Technical Report
WRT-1006 Technical Report: Developing the Digital Engineering Competency Framework (DECF) – Phase 2
-
Human Capital Development
Report Number: SERC-2021-TR-005
Publication Date: 2021-03-23
Project:
Digital Engineering Competency Framework
Principal Investigators:
Dr. Nicole Hutchison
Co-Principal Investigators:
Dr. Dinesh Verma
This document describes the updated Digital Engineering Competency Framework (DECF) version 1.1 (DECF v. 1.1). This document also summarizes the findings of the comparison between the DECF competencies and the training resources from the US Department of Defense (DoD), and provide recommendations on how to build a competent DoD digital engineering workforce.
Digital engineering (DE) is “an integrated digital approach that uses authoritative sources of systems’ data and models as a continuum across disciplines to support lifecycle activities from concept through disposal. A DE ecosystem is an interconnected infrastructure, environment, and methodology that enables the exchange of digital artifacts from an authoritative source of truth.” DE is a critical practice necessary to support acquisition in an environment of increasing global challenges, dynamic threats, rapidly evolving technologies, and increasing life expectancy of our systems currently in operation.
Digital transformation is fundamentally changing the way acquisition and engineering are performed across a wide range of government agencies, industries, and academia and is characterized by the integration of digital technology into all areas of a business, changing fundamental operations and how results are delivered in terms of new value to customers. It includes cultural change centered on alignment across leadership, strategy, customers, operations, and workforce evolution.
On 23 July 2020, the Systems Engineering Research Center (SERC) developed the DECF to support the DoD by providing clear guidance for the DoD acquisition workforce, in particular the engineering (ENG) acquisition workforce (Phase 1) (SERC, 2020). The guidance comprised of well-defined competencies with the associated knowledge, skills, abilities, and behaviors (KSABs) that are required for the DE workforce.
Phase 2 of this research task focused on mapping existing DoD DE training resources against the DECF to identify gaps and provide recommendations on how to build the digital engineering competency of the DoD workforce. The current Defense Acquisition University (DAU) ENG curriculum was analyzed against the DECF to:
- Identify which competencies are already covered within the existing curriculum;
- Identify clear gaps between the existing curriculum and the DECF; and
- Create specific recommendations for training that could help address DECF competencies that are not currently covered in the curriculum.

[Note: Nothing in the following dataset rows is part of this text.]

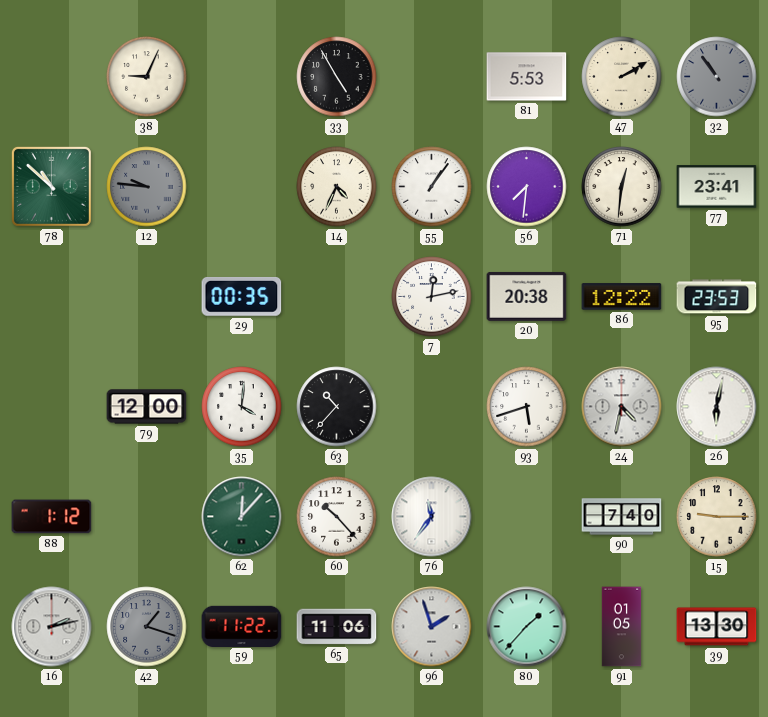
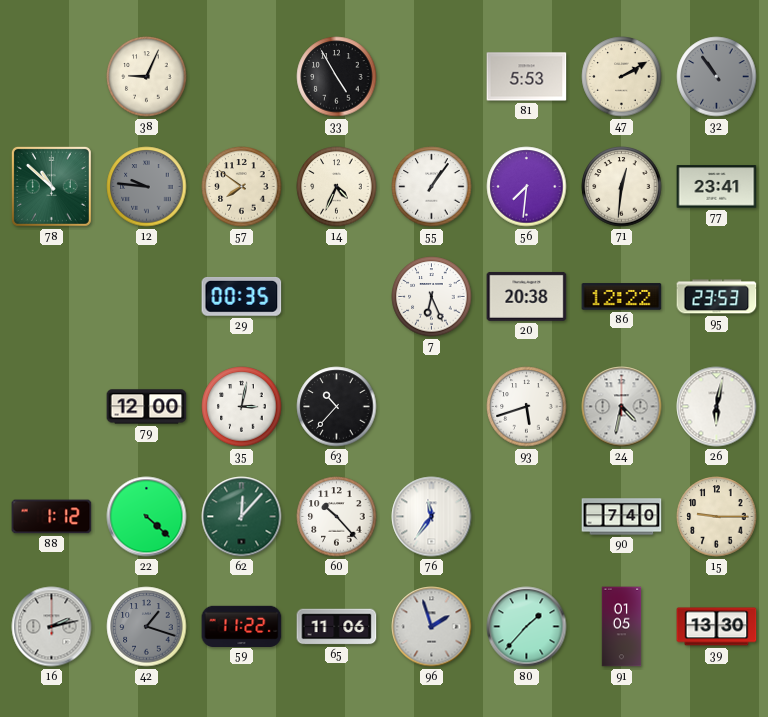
57: none -> 7:51
7: 12:13 -> 6:26
35: 4:01 -> 3:02
22: none -> 4:22
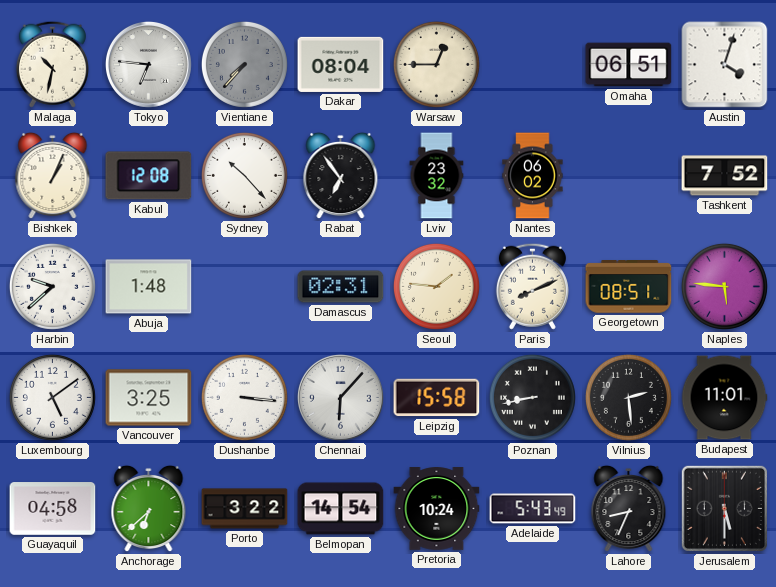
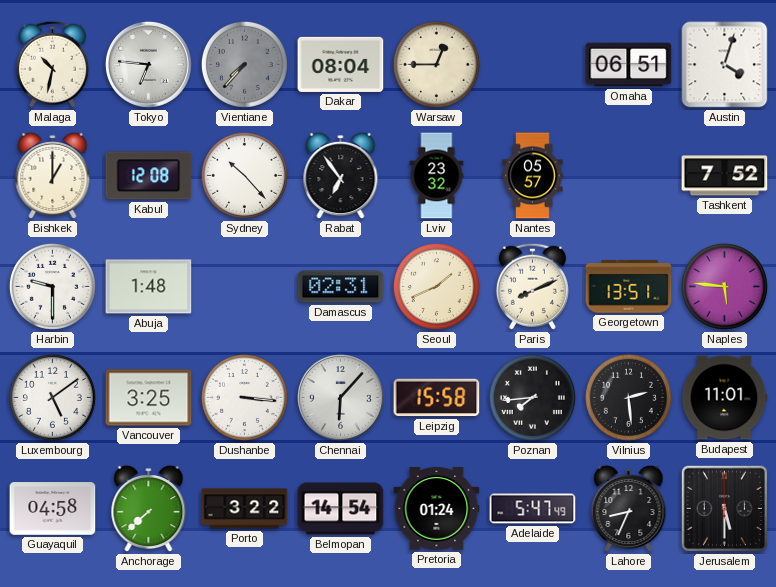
Bishkek: 1:04 -> 1:00
Nantes: 06:02 -> 05:57
Harbin: 9:38 -> 9:30
Seoul: 1:46 -> 1:41
Georgetown: 08:51 -> 13:51
Poznan: 8:43 -> 7:44
Anchorage: 6:38 -> 7:38
Pretoria: 10:24 -> 01:24
Adelaide: 5:43 -> 5:47
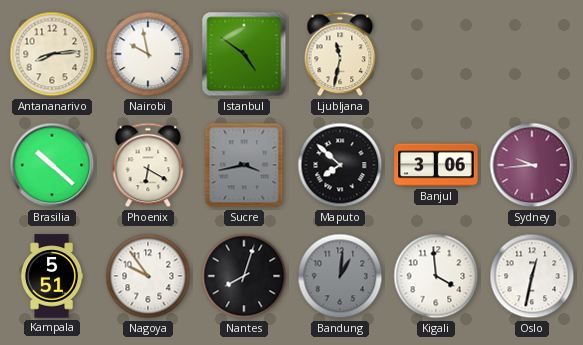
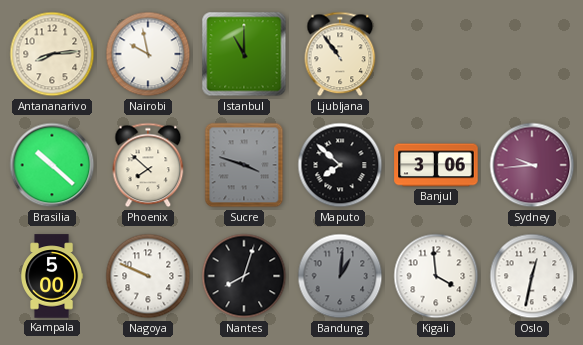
Istanbul: 4:51 -> 11:00
Ljubljana: 11:32 -> 10:54
Phoenix: 6:20 -> 7:52
Sucre: 3:43 -> 3:48
Kampala: 5:51 -> 5:00
Nagoya: 9:54 -> 9:49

The updated DECF v. 1.1 includes new competencies that were discovered from the gaps identified when comparing the DECF with the DoD training resources. The DECF competency groups were also updated to reflect a cohesive categorization of the competencies. In DECF v. 1.1, there are five (5) competency groups, nine (9) competency subgroups, and 31 competencies (including six (6) foundational digital competencies) identified as shown in Figure 1 of the report.
The competency hierarchy provides a logical structure for the individual competencies:
- G1 Data Engineering includes data governance and data management which incorporates model-based processes to ensure the formal management of data assets within a digital enterprise.
- G2 Modeling and Simulation in the digital enterprise environment is the process of creating and analyzing a digital prototype of a physical model to predict its performance in the real world. Modeling and simulation are used to help system designers and engineers understand whether, under what conditions, and in which ways a system component could fail and what loads it can withstand through analysis. Data analytics and data visualization play an important role to improve the decision-making process in the system lifecycle. Artificial intelligence and machine learning (AI/ML) are critical tools to enable systems that continuously evolve to behave differently based both on input data and statistical, logical, and knowledge-based inference. AI/ML skills must be applied in a digital environment.
- G3 Digital Engineering and Analysis includes systems engineering and engineering management which constitute how digital engineering takes full advantage of the digital power of computation and communication to take better, faster actions throughout the defense system lifecycle. Configuration management refers to the development of strategies, policies, standards, and guidelines for configuration management of DE related artifacts in accordance with model-based systems engineering methods.
- G4 Systems Software is the systemic application of DE approaches to the development of software.
- G5 Digital Enterprise Environment addresses development of the DE environment including hardware and software aspects. Digital Enterprise Environment Management is for management, communications and planning related to enabling the workforce to manage the adoption of appropriate model-based tools and approaches, techniques and processes for the operation of digital enterprise environment systems that ensure transformational processes in enterprises occur with pace, high-quality and security. Digital Enterprise Environment Operations and Support within a digital enterprise environment include abilities to operate and support the digital enterprise environment across the enterprise and lifecycle. Digital Enterprise Environment Security involves developing policies, standards, processes, and guidelines to ensure the physical and electronic security of digital environments and automated systems.